Friday, May 24, 2024

Why We Might Keep Hunting for More Data Despite The Costs

Michalis Mamakos and Galen Bodenhausen have published an interesting new paper in the journal Cognition titled “Motivational Drivers of Costly Information Search.” These two scholars examined whether our search for additional information may hinge on how we frame a problem. They hypothesize that our tendency to gather more data and conduct additional analysis may depend on whether we frame the issue in terms of gains vs. losses. Kellogg Insight's Emily Stone summarizes the key concept:

The idea is that people have one of two different types of motivations for reaching a goal. Broadly speaking, those with a promotion focus are eager to achieve a goal because it offers a chance for self-advancement—a gain—while those with a prevention focus are vigilant about the need to fulfill their obligations, and thus they’re more occupied with what they might lose if they make a bad decision. Prior research has shown that people with a promotion focus are more likely to take risks in their decisions, while prevention-oriented people are more deliberate.

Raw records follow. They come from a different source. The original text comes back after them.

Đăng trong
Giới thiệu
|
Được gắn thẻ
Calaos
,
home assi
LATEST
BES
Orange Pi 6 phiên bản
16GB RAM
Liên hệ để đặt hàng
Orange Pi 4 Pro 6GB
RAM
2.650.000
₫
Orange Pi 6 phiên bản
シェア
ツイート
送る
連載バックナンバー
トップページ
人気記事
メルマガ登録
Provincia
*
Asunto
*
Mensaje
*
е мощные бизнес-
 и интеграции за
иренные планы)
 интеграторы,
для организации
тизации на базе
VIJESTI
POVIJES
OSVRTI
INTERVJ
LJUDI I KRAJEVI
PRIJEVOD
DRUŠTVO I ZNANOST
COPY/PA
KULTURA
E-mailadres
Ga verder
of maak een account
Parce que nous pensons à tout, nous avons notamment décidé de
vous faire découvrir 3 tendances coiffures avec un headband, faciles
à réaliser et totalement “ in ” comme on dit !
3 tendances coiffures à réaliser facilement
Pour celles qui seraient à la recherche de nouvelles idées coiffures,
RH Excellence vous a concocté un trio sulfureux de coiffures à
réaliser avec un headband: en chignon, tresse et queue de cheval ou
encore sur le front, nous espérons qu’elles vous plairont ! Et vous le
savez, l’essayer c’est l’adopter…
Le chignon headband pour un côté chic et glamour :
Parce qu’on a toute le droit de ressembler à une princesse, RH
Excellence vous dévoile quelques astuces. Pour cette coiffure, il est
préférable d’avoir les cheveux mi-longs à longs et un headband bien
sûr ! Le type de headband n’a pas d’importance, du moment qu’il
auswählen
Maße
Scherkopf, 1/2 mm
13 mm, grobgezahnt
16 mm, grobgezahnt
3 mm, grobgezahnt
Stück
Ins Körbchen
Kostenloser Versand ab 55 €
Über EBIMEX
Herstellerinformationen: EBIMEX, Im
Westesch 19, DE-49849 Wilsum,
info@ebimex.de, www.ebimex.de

While prior studies have compared this promotion vs. prevention focus, this study went further by examining whether people in a prevention mindset will seek to gather more information even when aware of the costs of acquiring more data. Moreover, they examined whether those in a prevention mindset might be willing to gather more information even if it disconfirmed existing beliefs. Indeed, the scholars found that, "prevention-framed messages can motivate the search for decision-relevant information, even when this search is costly and could lead to disagreeable data."

Of course, this search for an additional information can be a double-edged sword. On the other hand, the additional comprehensiveness may lead to higher decision quality. On the other hand, perhaps being worried about downside risks and potential losses may lead people to engage in highly costly search and time-consuming analysis that ultimately leads to untimely decisions. Companies may see opportunities pass them by, or competitors gain the upper hand, because leaders engage in costly and time-consuming search for that elusive "perfect" information to make a tough decision.

Weighing the costs and benefits of additional information search is critical. In particular, we must consider that the marginal benefits of additional data may decline over time, while the marginal costs of searching for more data may escalate over time.